• To do
In the listing below, the lines starting at the line with "是紫薇交给小敏的，然后又假装是小敏让我交给紫薇" and ending at the line with "en onkruidsteker, harkje" are to be output verbatim. Images stay out of the copy.

::: Extracted material :::

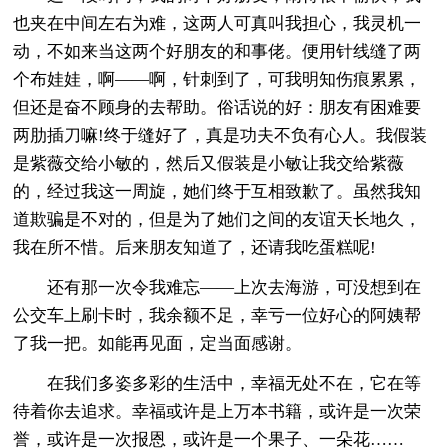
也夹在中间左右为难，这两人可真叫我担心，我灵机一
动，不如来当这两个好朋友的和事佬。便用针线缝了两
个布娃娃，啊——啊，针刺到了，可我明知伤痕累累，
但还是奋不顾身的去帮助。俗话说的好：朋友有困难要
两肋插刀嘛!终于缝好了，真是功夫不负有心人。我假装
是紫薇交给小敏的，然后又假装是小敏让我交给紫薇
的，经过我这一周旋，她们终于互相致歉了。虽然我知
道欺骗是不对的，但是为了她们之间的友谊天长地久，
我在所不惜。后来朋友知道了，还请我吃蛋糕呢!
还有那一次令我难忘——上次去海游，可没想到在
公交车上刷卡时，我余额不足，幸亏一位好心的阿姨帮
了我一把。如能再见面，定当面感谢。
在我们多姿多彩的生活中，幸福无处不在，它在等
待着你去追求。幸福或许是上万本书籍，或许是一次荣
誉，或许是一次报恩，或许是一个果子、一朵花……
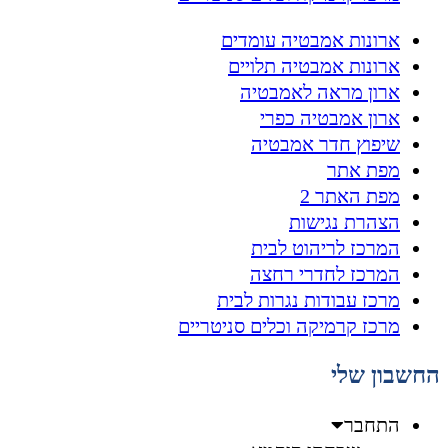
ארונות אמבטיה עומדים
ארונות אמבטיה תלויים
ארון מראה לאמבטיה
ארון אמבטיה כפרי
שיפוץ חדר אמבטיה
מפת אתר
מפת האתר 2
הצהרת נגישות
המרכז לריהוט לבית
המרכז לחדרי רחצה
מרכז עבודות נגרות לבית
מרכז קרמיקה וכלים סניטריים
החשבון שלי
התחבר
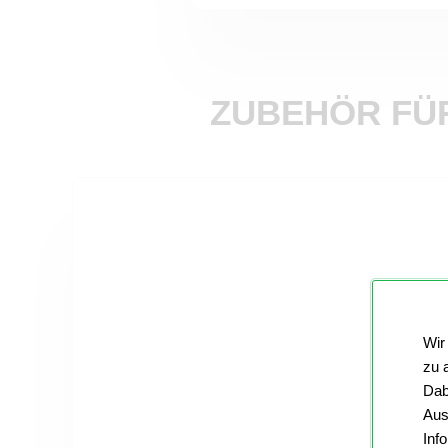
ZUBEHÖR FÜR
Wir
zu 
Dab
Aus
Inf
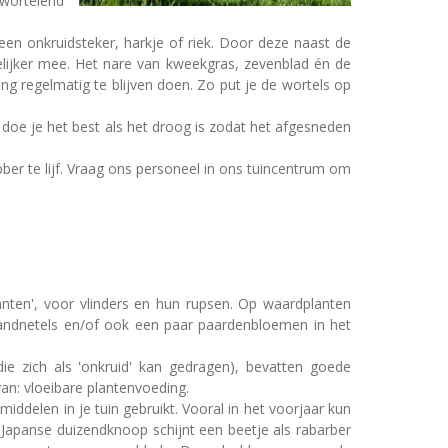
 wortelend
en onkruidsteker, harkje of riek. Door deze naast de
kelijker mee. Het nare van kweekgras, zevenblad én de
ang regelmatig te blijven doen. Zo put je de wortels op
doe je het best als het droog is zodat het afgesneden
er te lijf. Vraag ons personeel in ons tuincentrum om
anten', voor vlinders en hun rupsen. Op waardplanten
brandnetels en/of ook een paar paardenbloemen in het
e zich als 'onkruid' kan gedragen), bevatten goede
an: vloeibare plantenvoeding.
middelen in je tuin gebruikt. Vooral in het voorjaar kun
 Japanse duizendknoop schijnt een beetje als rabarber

:::
::: Extracted material :::

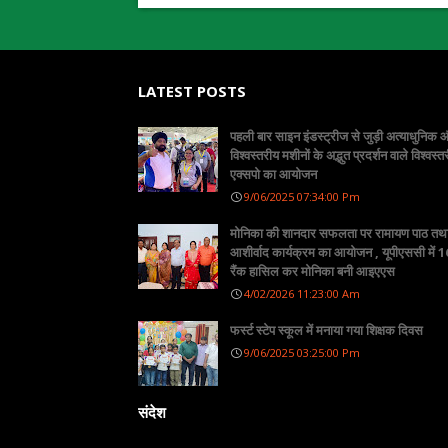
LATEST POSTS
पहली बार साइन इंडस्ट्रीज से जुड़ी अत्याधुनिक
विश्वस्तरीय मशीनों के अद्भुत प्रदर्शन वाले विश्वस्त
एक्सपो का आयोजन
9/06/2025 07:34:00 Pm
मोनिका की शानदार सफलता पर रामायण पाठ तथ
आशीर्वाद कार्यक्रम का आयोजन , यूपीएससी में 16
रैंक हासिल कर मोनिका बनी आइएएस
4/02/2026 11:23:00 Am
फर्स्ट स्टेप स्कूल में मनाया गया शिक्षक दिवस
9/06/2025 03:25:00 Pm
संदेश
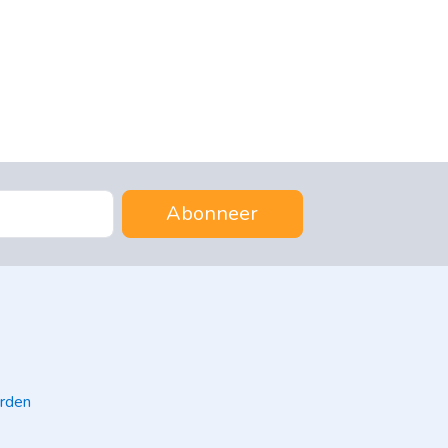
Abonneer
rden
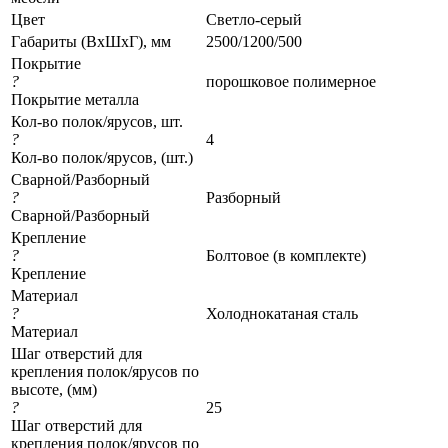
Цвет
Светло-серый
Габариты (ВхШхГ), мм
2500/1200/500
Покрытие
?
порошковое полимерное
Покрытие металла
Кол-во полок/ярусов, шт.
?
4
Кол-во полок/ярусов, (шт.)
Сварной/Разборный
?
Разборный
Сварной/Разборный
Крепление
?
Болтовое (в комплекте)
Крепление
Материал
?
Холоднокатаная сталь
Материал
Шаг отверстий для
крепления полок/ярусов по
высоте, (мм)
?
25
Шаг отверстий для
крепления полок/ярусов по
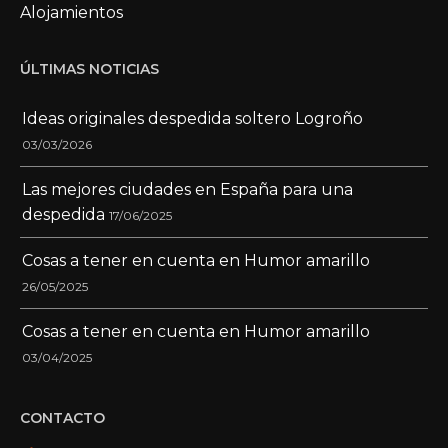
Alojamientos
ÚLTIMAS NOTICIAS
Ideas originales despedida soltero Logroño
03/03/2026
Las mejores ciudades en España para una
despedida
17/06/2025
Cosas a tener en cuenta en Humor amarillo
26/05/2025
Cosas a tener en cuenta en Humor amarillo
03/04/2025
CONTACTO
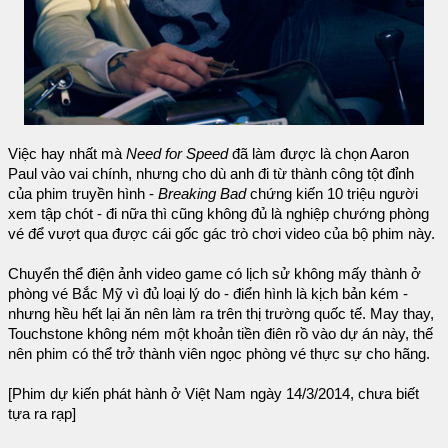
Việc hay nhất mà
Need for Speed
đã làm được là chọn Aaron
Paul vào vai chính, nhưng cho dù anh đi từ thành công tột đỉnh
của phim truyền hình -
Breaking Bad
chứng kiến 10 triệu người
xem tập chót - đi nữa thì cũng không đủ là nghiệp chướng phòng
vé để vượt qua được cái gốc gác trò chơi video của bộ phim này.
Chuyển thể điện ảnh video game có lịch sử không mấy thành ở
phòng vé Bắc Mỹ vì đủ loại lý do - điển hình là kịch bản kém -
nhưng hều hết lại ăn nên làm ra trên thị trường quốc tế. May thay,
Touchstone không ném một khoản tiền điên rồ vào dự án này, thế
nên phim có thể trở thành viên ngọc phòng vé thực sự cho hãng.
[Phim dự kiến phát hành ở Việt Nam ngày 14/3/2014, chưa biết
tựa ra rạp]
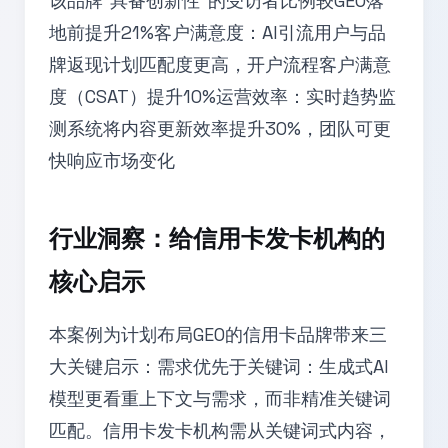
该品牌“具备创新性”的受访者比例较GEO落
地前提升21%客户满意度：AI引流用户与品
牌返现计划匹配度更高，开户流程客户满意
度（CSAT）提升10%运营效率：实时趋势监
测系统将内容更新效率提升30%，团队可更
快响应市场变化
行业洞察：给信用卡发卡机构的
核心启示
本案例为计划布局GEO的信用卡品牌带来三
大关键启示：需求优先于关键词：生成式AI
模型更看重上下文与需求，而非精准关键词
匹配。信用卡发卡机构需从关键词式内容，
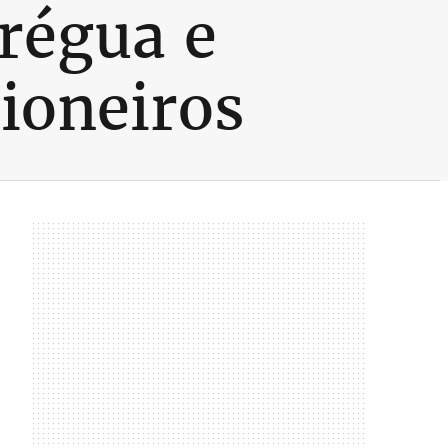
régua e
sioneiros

:::
::: Extracted material :::

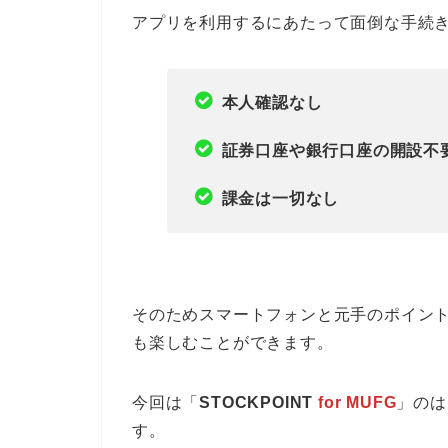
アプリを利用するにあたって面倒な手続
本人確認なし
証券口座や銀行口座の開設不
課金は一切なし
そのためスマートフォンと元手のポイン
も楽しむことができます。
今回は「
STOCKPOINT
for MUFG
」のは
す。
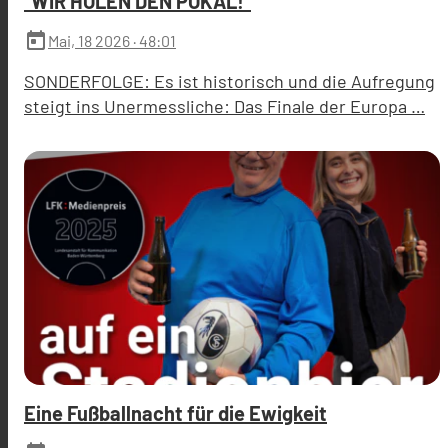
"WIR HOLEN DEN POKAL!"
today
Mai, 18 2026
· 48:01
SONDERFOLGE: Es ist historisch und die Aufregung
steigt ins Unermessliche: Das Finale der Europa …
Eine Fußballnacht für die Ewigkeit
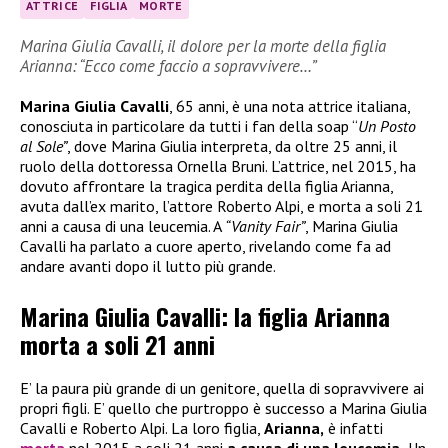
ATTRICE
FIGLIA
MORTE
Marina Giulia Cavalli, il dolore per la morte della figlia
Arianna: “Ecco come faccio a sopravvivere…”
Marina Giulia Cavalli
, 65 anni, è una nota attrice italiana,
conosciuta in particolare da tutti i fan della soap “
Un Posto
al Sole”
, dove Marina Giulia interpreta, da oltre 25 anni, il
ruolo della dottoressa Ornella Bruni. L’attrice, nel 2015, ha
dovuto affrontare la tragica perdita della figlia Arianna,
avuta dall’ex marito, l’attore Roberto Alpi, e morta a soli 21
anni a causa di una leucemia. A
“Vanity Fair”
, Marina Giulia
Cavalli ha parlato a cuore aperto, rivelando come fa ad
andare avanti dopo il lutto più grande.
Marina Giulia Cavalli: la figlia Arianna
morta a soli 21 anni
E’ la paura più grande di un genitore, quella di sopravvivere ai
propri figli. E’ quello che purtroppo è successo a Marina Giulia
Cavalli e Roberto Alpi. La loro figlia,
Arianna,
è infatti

:::

• Solution to the exercise
是紫薇交给小敏的，然后又假装是小敏让我交给紫薇
的，经过我这一周旋，她们终于互相致歉了。虽然我知
道欺骗是不对的，但是为了她们之间的友谊天长地久，
我在所不惜。后来朋友知道了，还请我吃蛋糕呢!
还有那一次令我难忘——上次去海游，可没想到在
公交车上刷卡时，我余额不足，幸亏一位好心的阿姨帮
了我一把。如能再见面，定当面感谢。
在我们多姿多彩的生活中，幸福无处不在，它在等
待着你去追求。幸福或许是上万本书籍，或许是一次荣
誉，或许是一次报恩，或许是一个果子、一朵花……
ארונות אמבטיה עומדים
ארונות אמבטיה תלויים
ארון מראה לאמבטיה
ארון אמבטיה כפרי
שיפוץ חדר אמבטיה
מפת אתר
מפת האתר 2
הצהרת נגישות
המרכז לריהוט לבית
המרכז לחדרי רחצה
מרכז עבודות נגרות לבית
מרכז קרמיקה וכלים סניטריים
החשבון שלי
התחבר
ZUBEHÖR FÜR
Wir
zu 
Dab
Aus
Inf
 wortelend
en onkruidsteker, harkje of riek. Door deze naast de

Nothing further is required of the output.